Martha Russo didn’t always dream of being an artist. As an accomplished field hockey player, Russo took a year off from Princeton University in 1984 to try out for the U.S. Olympic team. On the final day of tryouts, she suffered a career-ending knee injury.
“I was heartbroken,” Russo says. “They said I really shouldn’t play running sports anymore, which was really devastating.”
Russo spent the rest of the year studying in Italy, which sparked her interest in art. Upon returning to school, she enrolled in ceramics classes.
“Ceramics really just became my new sport,” she says.
Russo honed her craft with the tenacity of an Olympic athlete. She made up for her lack of knowledge and experience with sheer discipline.
Twenty-five years later, Russo’s new ceramics exhibit, coalescere, follows her quarter-century career, telling the story of her artistic growth and personal journey.
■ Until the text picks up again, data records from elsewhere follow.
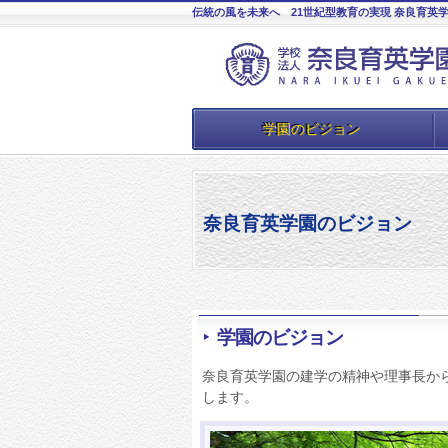
伝統の風を未来へ 21世紀型教育の実現 奈良育英
学園のビジョン
奈良育英学園のビジョン
学園のビジョン
奈良育英学園の建学の精神や理事長か
します。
Now showing at Boulder Museum of Contemporary Art (BMoCA), coalescere explores Russo’s interest in the idea that two opposites are actually one in the same. The theme doesn’t just influence her sculptures — it pervades the exhibition, her creative process and her life.
The exhibition begins with “Phagocytosis”, a recent work that combines her past and present styles. The giant, cell-like ball of metal and clay invites the audience to explore it on all sides. Like much of her work, “Phagocytosis” lies somewhere between abstract and recognizable.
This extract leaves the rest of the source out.